It is currently 11/21/24 6:02 am

All times are UTC - 6 hours




  Page 1 of 1   [ 22 posts ]
Author Message
 Post subject: Idle No More
PostPosted: 12/19/12 7:59 pm • # 1 
Canada's First Nations People are the first to rise in anger against the Harper CONservative government. The fact that they are the first group of people to have their land grabbed from under them, along with all their water and air being threatened from the recent relaxation of environmental regulations - that fact is not lost on many other groups who have been targeted for suppression by this government.

Idle No More started with to First Nations women in Northern Saskatchewan who created the Twitter hash tag, #IdleNoMore. This hash tag has been the #1 trending tag on Twitter for a couple days now in Canada as Idle No More protests are shutting down major highways and city streets in roving actions across the country.

This is building steam. Yesterday, one of the protestors who started a hunger strike was interviewed. This is no ordinary protestor. This woman is the Chief of the Attawapiskat people. Last year around this time she sounded the alarm about conditions on her reservation, and when the government promised to send emergency housing and help - they sent an auditor to look over the Chief's books instead. She's now 9 days into her strike and this is an exclusive CBC interview with her yesterday:



Top
  
 Offline
 Post subject: Re: Idle No More
PostPosted: 12/20/12 8:30 pm • # 2 
User avatar
Administrator

Joined: 11/07/08
Posts: 42112
Very powerful ~

Sooz


Top
  
 Offline
 Post subject: Re: Idle No More
PostPosted: 12/21/12 8:18 am • # 3 
Administrator

Joined: 01/16/16
Posts: 30003
Gaining momentum, too.
Now all the anti-Harper groups need to get on the same page.


Top
  
 Post subject: Re: Idle No More
PostPosted: 12/22/12 10:57 am • # 4 
An open letter from the United Church of Canada to Prime Minister Stephen Harper:

December 19, 2012

The Right Hon. Stephen Harper
Prime Minister of Canada
House of Commons,
Ottawa, Ontario
Fax: 613-941-6900

Dear Prime Minister Harper:

We write with urgency to implore you to meet with Attawapiskat First Nation Chief Theresa Spence, as soon as possible. We are very concerned for her wellbeing in the second week of her hunger strike.

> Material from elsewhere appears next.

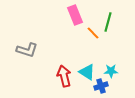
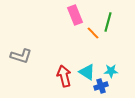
gray L-shape: moved 6 px left, 6 px down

We share her extreme frustration about the many recent cuts to social programs, and actions like the just-passed omnibus Bill C-45. As Assembly of First Nations national Chief Shawn Atleo said in his December 16 open letter, Chief Spence’s hunger strike calls attention to “the dire conditions which many First Nations communities and peoples face,” and protests “the disrespect and shameful treatment of First Nations by the Government of Canada.”

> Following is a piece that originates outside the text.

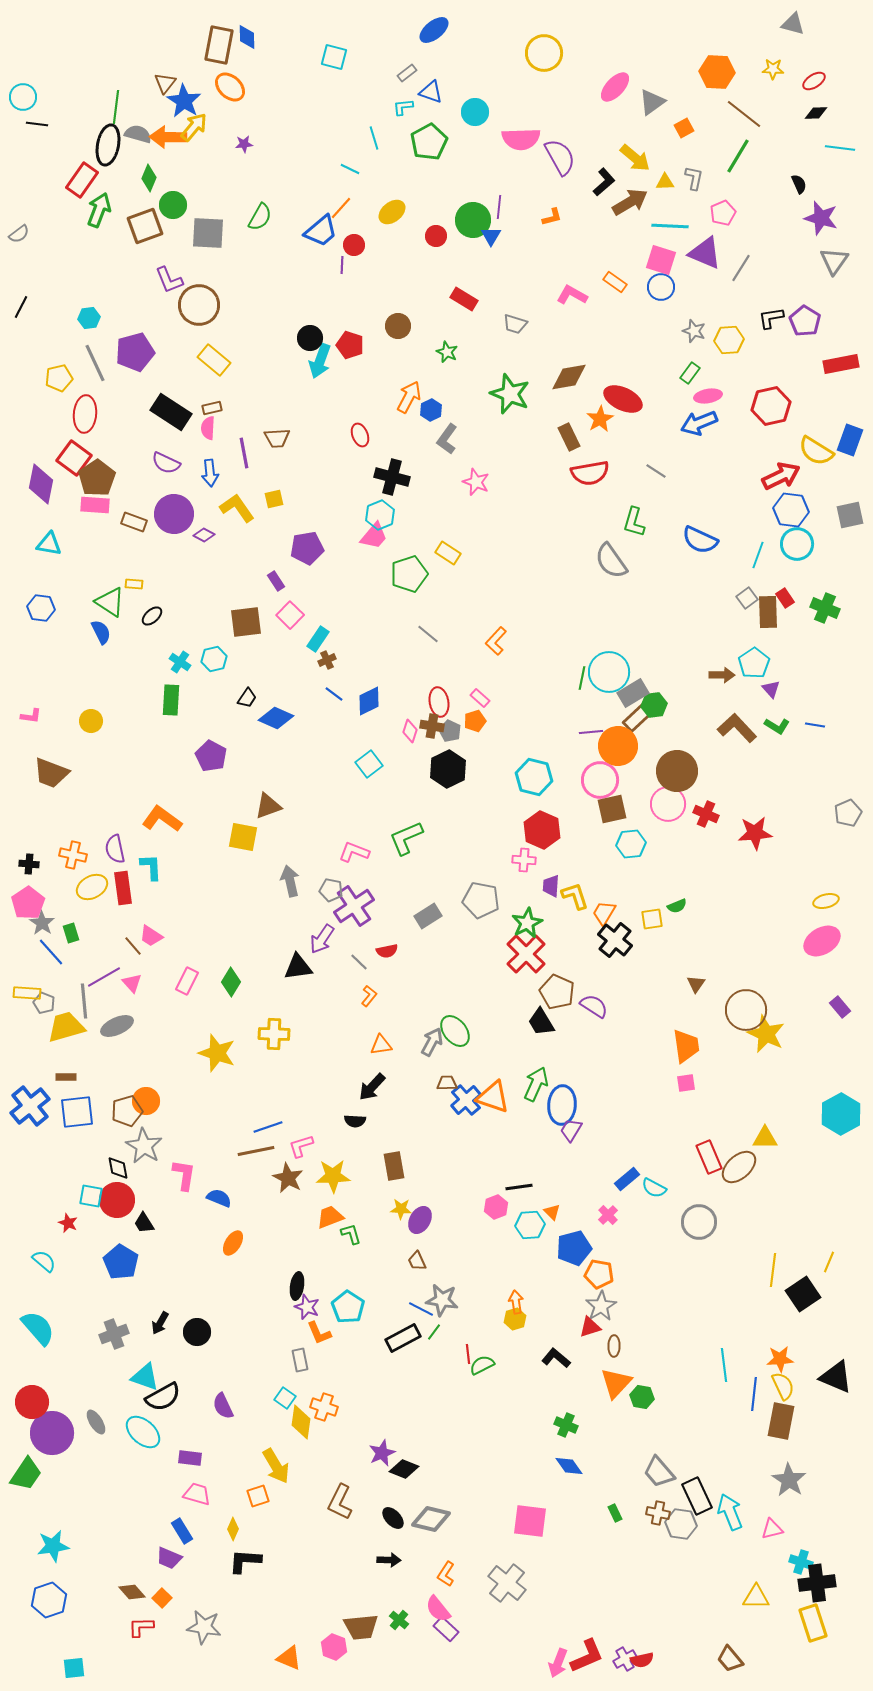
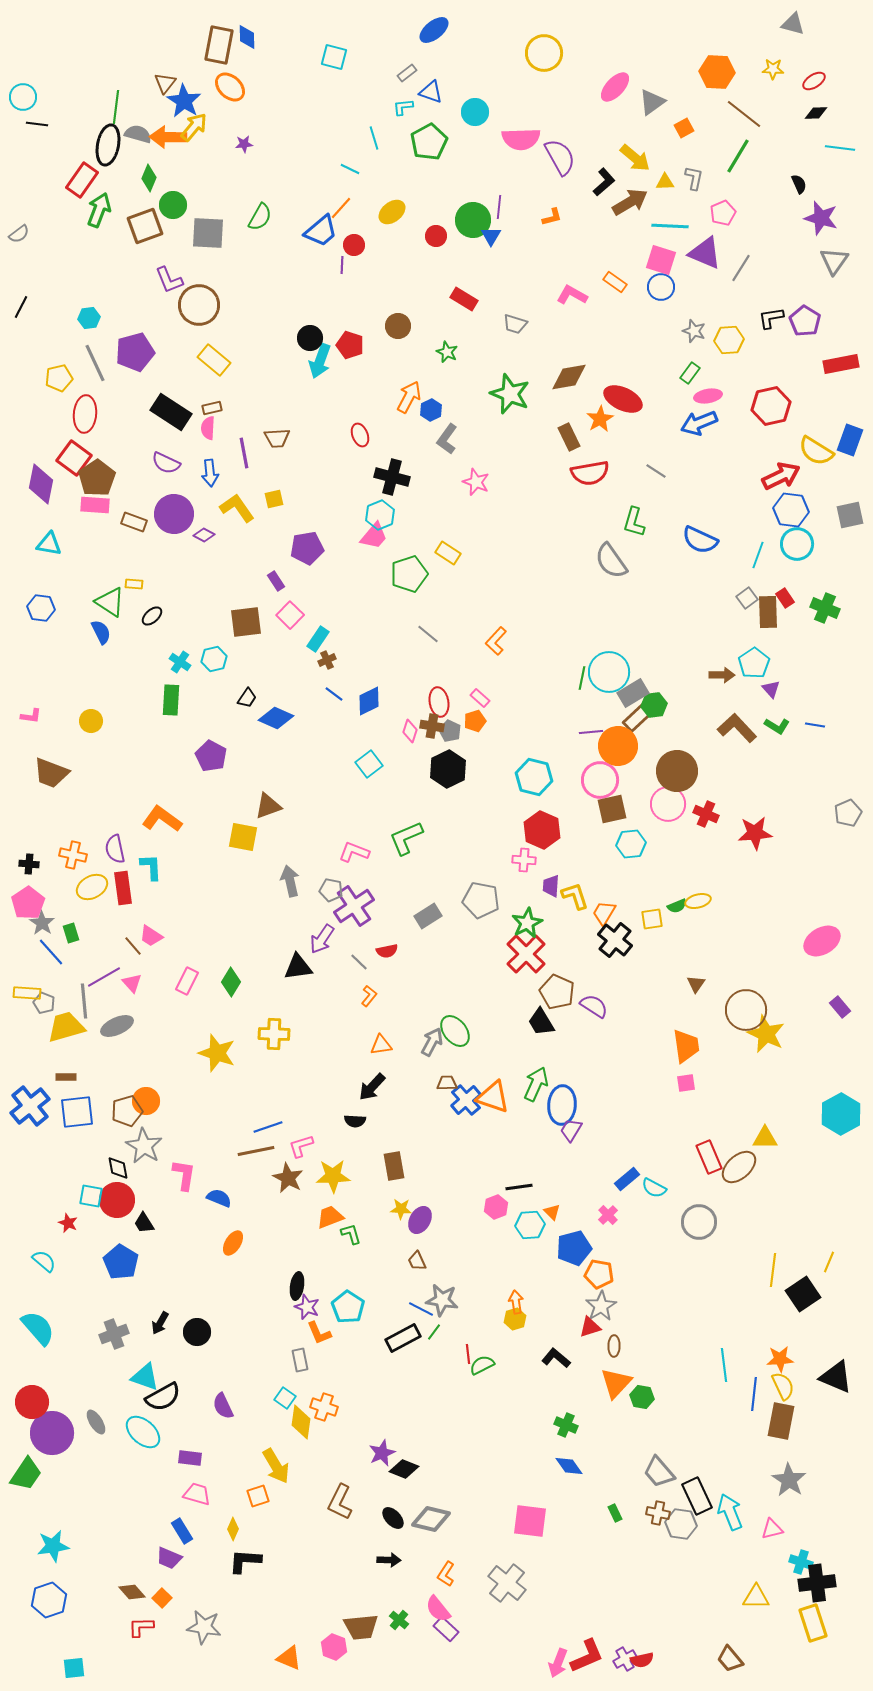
yellow ellipse at (826, 901): moved 128 px left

We urge you to hear, as we do, the pain and determination that underlie Chief Spence’s actions, and her statement that "I’m willing to die for my people because the pain is too much and it’s time for the government to realize what (it’s) doing to us." Her pain is shared by many Indigenous communities and their leaders, and by many, many non-Aboriginal Canadians who wish to end the legacy of colonization, inequality and abuse, and live in justice and right relations between mainstream Canada and the First Peoples.

We state clearly and unequivocally that we stand in solidarity with Chief Spence’s statement that “Canada is violating the right of Aboriginal peoples to be self-determining and continues to ignore (their) constitutionally protected Aboriginal and treaty rights in their lands, waters, and resources.”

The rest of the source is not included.